Aber auch Manuel Valls, der amtierende Premierminister der französischen Sozialdemokraten (PS), meldete sich in diesem Spätsommer zu Wort und verteidigte die Beschlüsse von dreißig rechtsgerichteten Rathausregierungen, bestimmte muslimische Badebekleidungen zu verbieten (Burkini-Farce: Französische Polizei drängt zum Ablegen), auf offensive Weise.

Valls steht seit Jahren für einen autoritären Staats-Laizismus, welcher als pure Ausgrenzungsideologie funktioniert. Was im Übrigen einen klaren Bruch mit dem historischen Laizismus - also dem Prinzip der Trennung von Kirche, im Sinne des französischen Gesetzes vom 09. Dezember 1905 - darstellt.

Denn Letzterer stellte einen Anspruch an den Staat dar, dieser müsse konfessionell neutral bleiben; während in der neueren autoritären Variante der Staat mit weltanschaulichen Ansprüchen an bestimmte Bevölkerungsgruppen und an die Zivilgesellschaft herantritt.

Kein Wunder also, dass eine immer größere rechte Flanke sich der Argumentation des autoritären Ausgrenzungs-"Laizismus" bedient, und dass dieser Begriff inzwischen auch durch Marine Le Pen und andere Rechtsextreme instrumentalisiert wird, nach dem Motto "Hauptsache, es geht gegen Muslime".

Valls hatte in jüngerer Vergangenheit etwa das Vorgehen eines Unternehmens lautstark gerechtfertigt, das darin bestand, das Kopftuchtragen als Kündigungsgrund einzustufen und dadurch einen juristischen Präzedenzfall zu schaffen.

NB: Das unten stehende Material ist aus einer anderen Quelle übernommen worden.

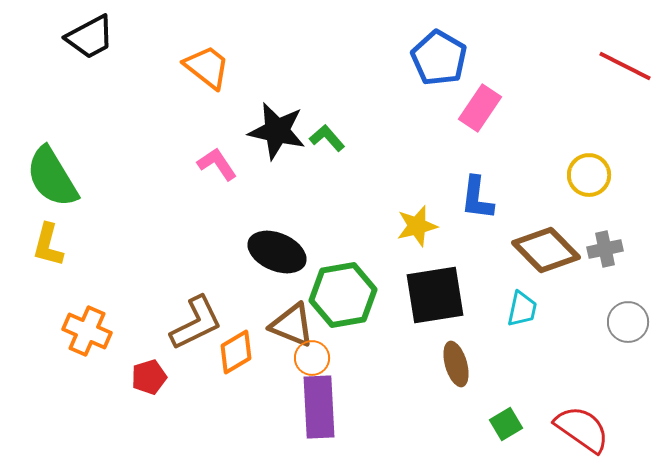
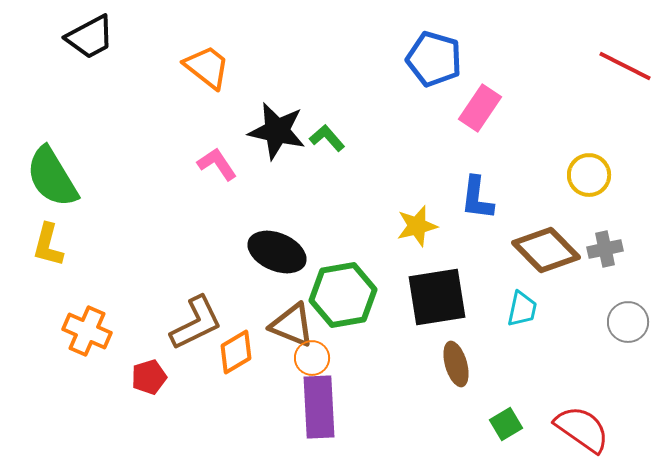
blue pentagon: moved 5 px left, 1 px down; rotated 14 degrees counterclockwise
black square: moved 2 px right, 2 px down
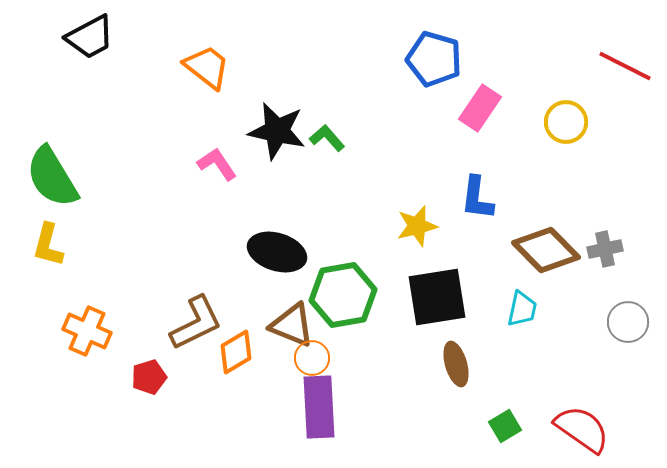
yellow circle: moved 23 px left, 53 px up
black ellipse: rotated 6 degrees counterclockwise
green square: moved 1 px left, 2 px down
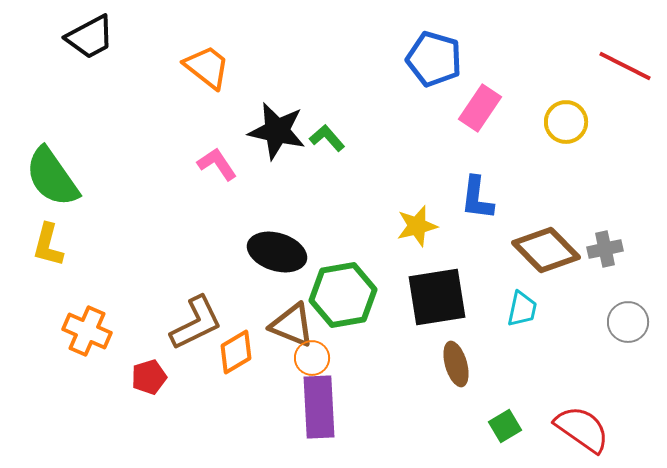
green semicircle: rotated 4 degrees counterclockwise
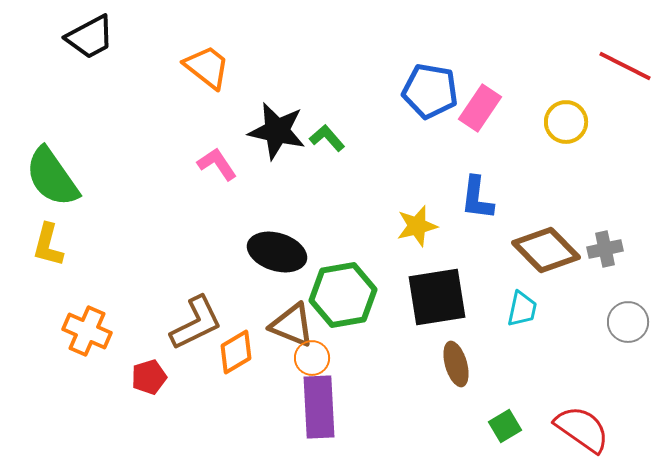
blue pentagon: moved 4 px left, 32 px down; rotated 6 degrees counterclockwise
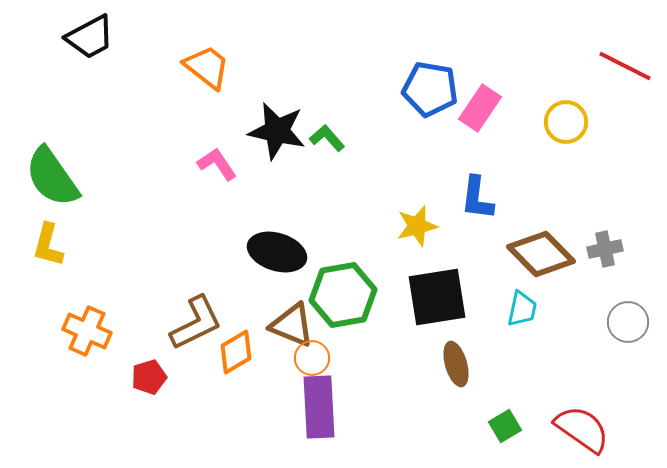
blue pentagon: moved 2 px up
brown diamond: moved 5 px left, 4 px down
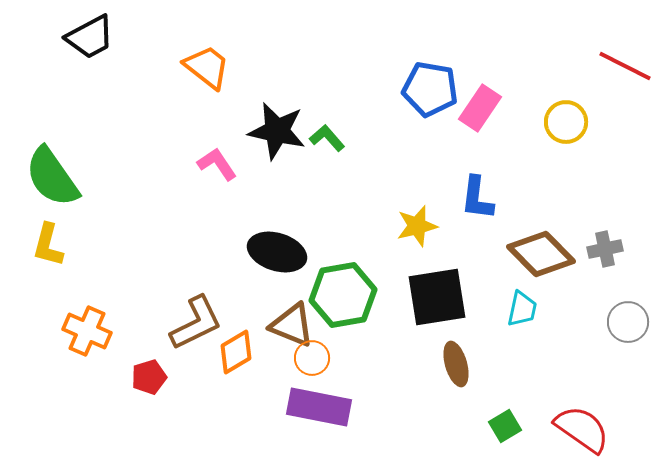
purple rectangle: rotated 76 degrees counterclockwise
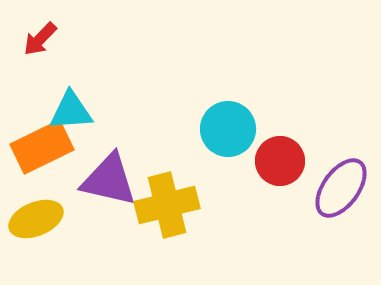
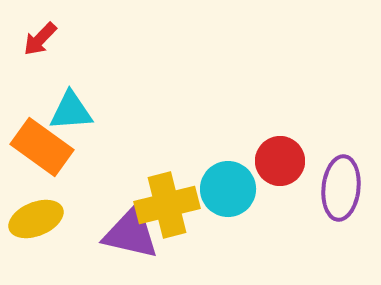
cyan circle: moved 60 px down
orange rectangle: rotated 62 degrees clockwise
purple triangle: moved 22 px right, 53 px down
purple ellipse: rotated 30 degrees counterclockwise
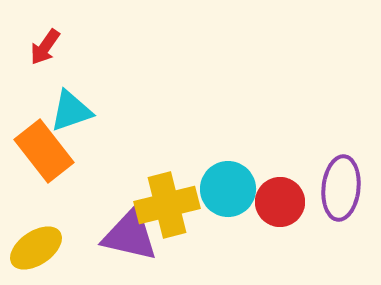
red arrow: moved 5 px right, 8 px down; rotated 9 degrees counterclockwise
cyan triangle: rotated 15 degrees counterclockwise
orange rectangle: moved 2 px right, 4 px down; rotated 16 degrees clockwise
red circle: moved 41 px down
yellow ellipse: moved 29 px down; rotated 12 degrees counterclockwise
purple triangle: moved 1 px left, 2 px down
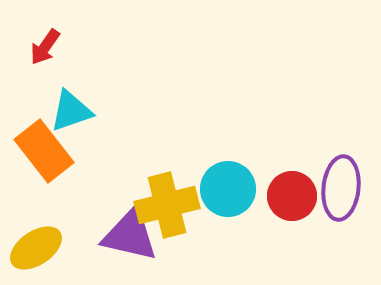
red circle: moved 12 px right, 6 px up
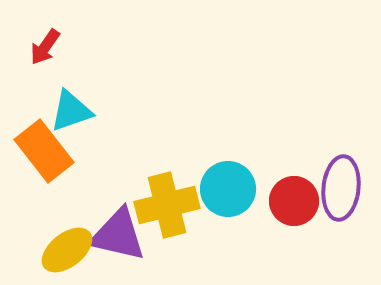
red circle: moved 2 px right, 5 px down
purple triangle: moved 12 px left
yellow ellipse: moved 31 px right, 2 px down; rotated 4 degrees counterclockwise
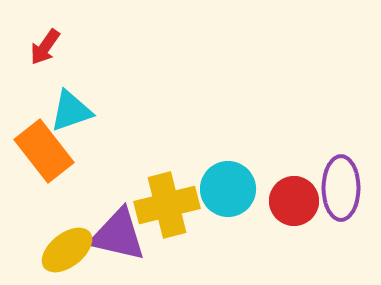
purple ellipse: rotated 6 degrees counterclockwise
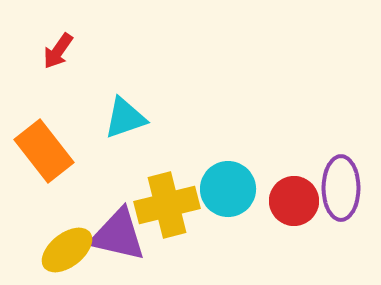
red arrow: moved 13 px right, 4 px down
cyan triangle: moved 54 px right, 7 px down
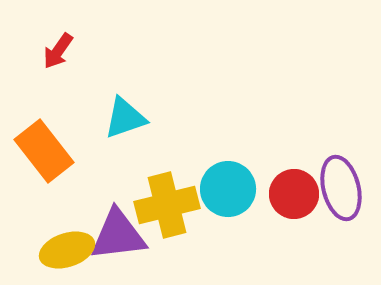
purple ellipse: rotated 14 degrees counterclockwise
red circle: moved 7 px up
purple triangle: rotated 20 degrees counterclockwise
yellow ellipse: rotated 20 degrees clockwise
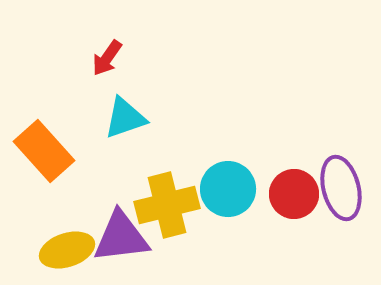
red arrow: moved 49 px right, 7 px down
orange rectangle: rotated 4 degrees counterclockwise
purple triangle: moved 3 px right, 2 px down
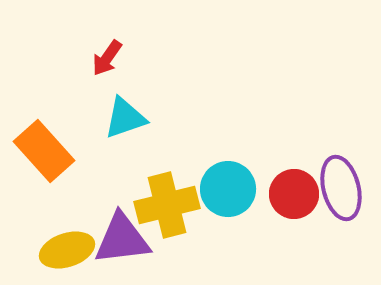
purple triangle: moved 1 px right, 2 px down
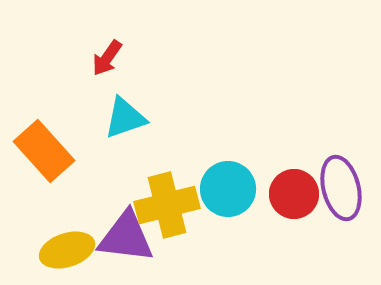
purple triangle: moved 4 px right, 2 px up; rotated 14 degrees clockwise
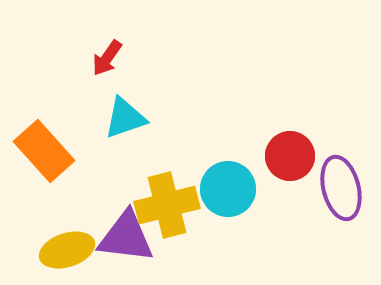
red circle: moved 4 px left, 38 px up
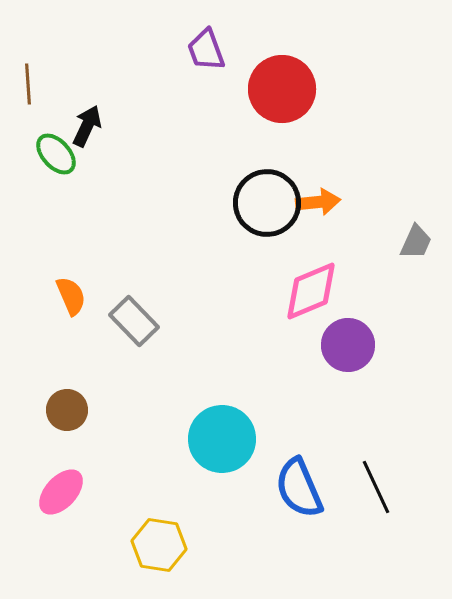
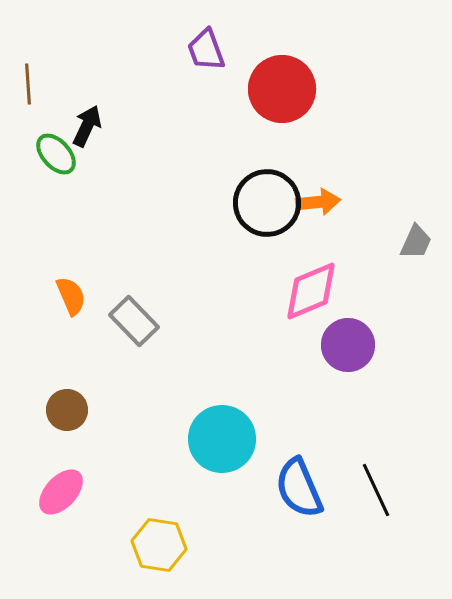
black line: moved 3 px down
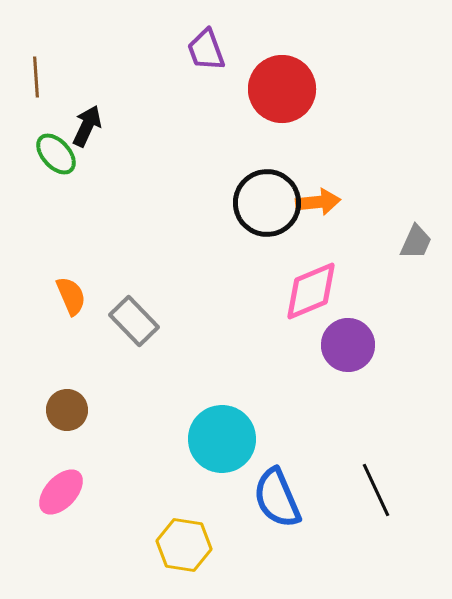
brown line: moved 8 px right, 7 px up
blue semicircle: moved 22 px left, 10 px down
yellow hexagon: moved 25 px right
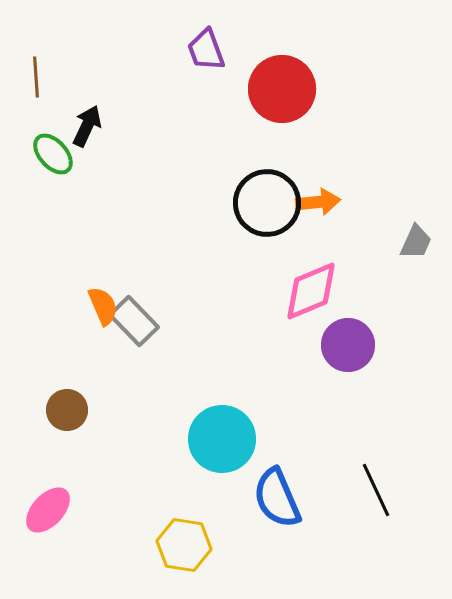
green ellipse: moved 3 px left
orange semicircle: moved 32 px right, 10 px down
pink ellipse: moved 13 px left, 18 px down
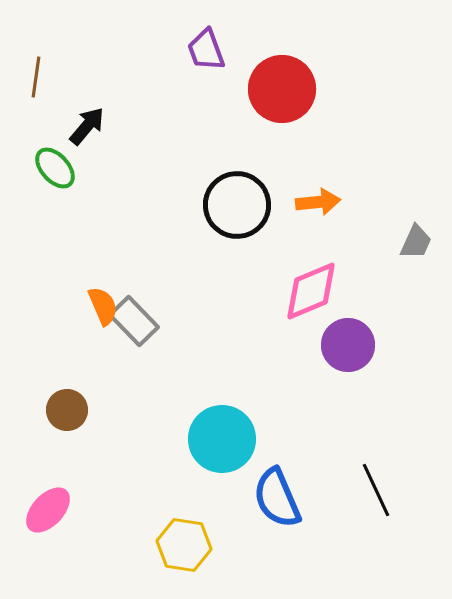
brown line: rotated 12 degrees clockwise
black arrow: rotated 15 degrees clockwise
green ellipse: moved 2 px right, 14 px down
black circle: moved 30 px left, 2 px down
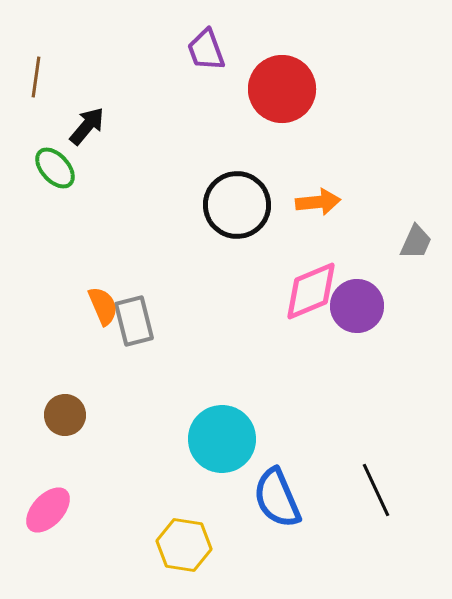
gray rectangle: rotated 30 degrees clockwise
purple circle: moved 9 px right, 39 px up
brown circle: moved 2 px left, 5 px down
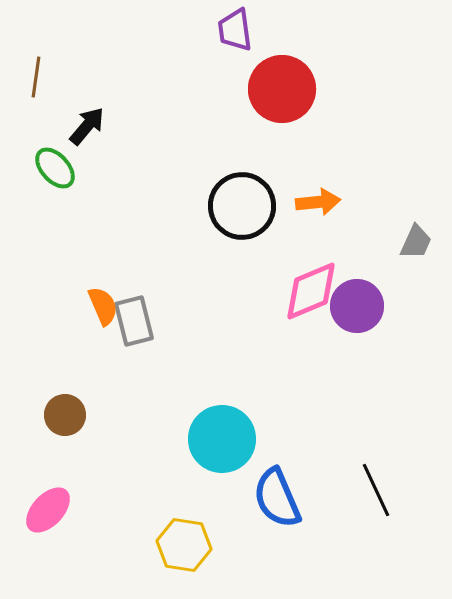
purple trapezoid: moved 29 px right, 20 px up; rotated 12 degrees clockwise
black circle: moved 5 px right, 1 px down
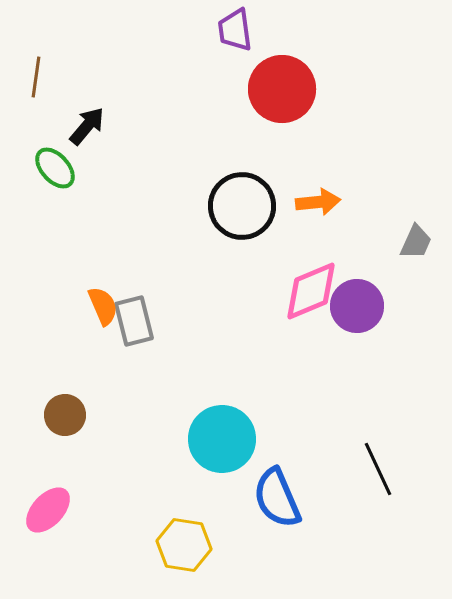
black line: moved 2 px right, 21 px up
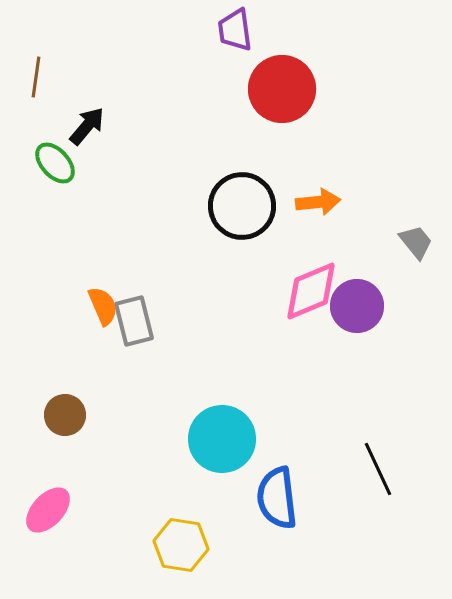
green ellipse: moved 5 px up
gray trapezoid: rotated 63 degrees counterclockwise
blue semicircle: rotated 16 degrees clockwise
yellow hexagon: moved 3 px left
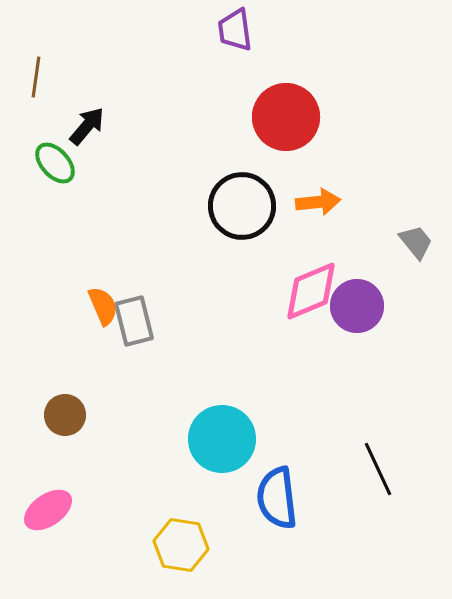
red circle: moved 4 px right, 28 px down
pink ellipse: rotated 12 degrees clockwise
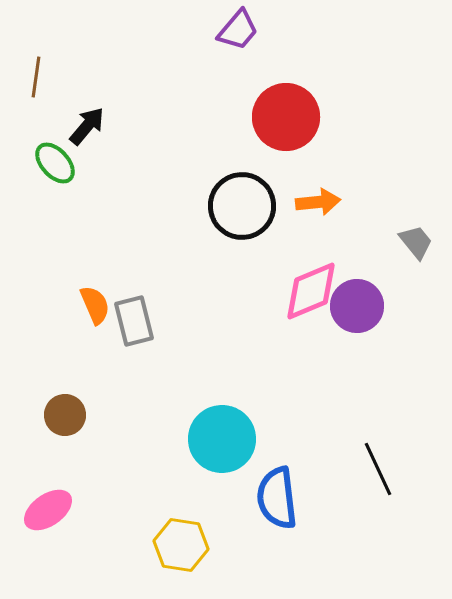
purple trapezoid: moved 3 px right; rotated 132 degrees counterclockwise
orange semicircle: moved 8 px left, 1 px up
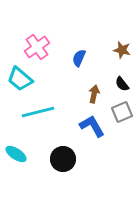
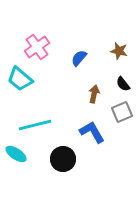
brown star: moved 3 px left, 1 px down
blue semicircle: rotated 18 degrees clockwise
black semicircle: moved 1 px right
cyan line: moved 3 px left, 13 px down
blue L-shape: moved 6 px down
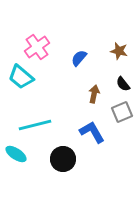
cyan trapezoid: moved 1 px right, 2 px up
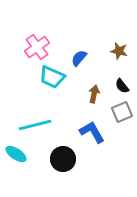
cyan trapezoid: moved 31 px right; rotated 16 degrees counterclockwise
black semicircle: moved 1 px left, 2 px down
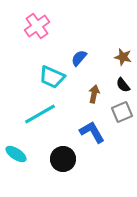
pink cross: moved 21 px up
brown star: moved 4 px right, 6 px down
black semicircle: moved 1 px right, 1 px up
cyan line: moved 5 px right, 11 px up; rotated 16 degrees counterclockwise
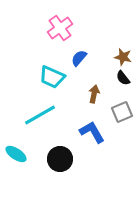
pink cross: moved 23 px right, 2 px down
black semicircle: moved 7 px up
cyan line: moved 1 px down
black circle: moved 3 px left
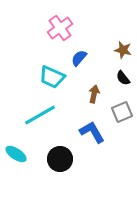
brown star: moved 7 px up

Valls äußerte sich damals als amtierender Innenminister und griff dadurch quasi offen in Justizvorgänge ein.

Er hat sich für ein Kopftuchverbot nicht nur - wie es seit dem Gesetz vom 15. März 2004 in Kraft ist - für Schülerinnen unter elterlicher Vormundschaft, sondern auch an Universitäten für erwachsene und mündige Studentinnen eingesetzt , was mutmaßlich schlicht verfassungswidrig wäre.

Ihm nahestehende sozialdemokratische Senatoren hatten 2012 einen Gesetzentwurf erarbeitet, der Frauen sogar verboten hätte, bei sich zu Hause in den eigenen vier Wänden ein Kopftuch zu tragen, sofern sie Aufträge für Kleinkinderbetreuung im eigenen Haus übernehmen. Das Vorhaben wurde bislang nicht weiterverfolgt, auch wenn die Debatte darüber 2015 nochmals neu aufgetaut wurde.

Dagegen kritisierten zwei von Valls’ amtierenden Ministerinnen, die Regierungssprecherin und Schulministerin Najat Vallaud-Belkacem ("NVB") sowie Gesundheitsministerin Marisol Touraine, explizit die jüngsten Verbotsverfügungen in den Medien. Vallaud-Belkacem - die sich selbst gegen den "Burkini" ausspricht - sprach sogar davon, die Verbote trügen zu einer "Freisetzung/Befreiung rassistischer Redeweisen" bei.

Sie sagte dies mit gutem Grund, denn im selben Zeitraum kam es etwa im Pariser Umland zu einem Skandal, als ein Restaurantbesitzer sich weigerte, zwei Kopftücher tragende Frauen zu bedienen. Die Ministerin bezeichnete das Verhalten zumindest einiger der betreffenden Rathausregierungen als "Entgleisung" ; diese gössen "Öl ins Feuer". Manuel Valls antwortete ihr daraufhin am 25. August postwendend:

Diese Verfügungen sind keine Entgleisung, das ist eine schlechte und falsche Interpretation.

Manuel Valls

Mit solchen bürgerlichen Konservativen und solchen Sozialdemokraten darf man sich auf einen Wahlkampf gefasst machen, der bestehende Spannungen schüren und die Bedingungen für interreligiöses und interkulturelles Zusammenleben nochmals erschweren wird. Die Dschihadisten könnten davon profitieren - zumindest nach Ansicht von Beobachtern, die mahnen, deren Propaganda werde nun über Jahre hinaus befeuert.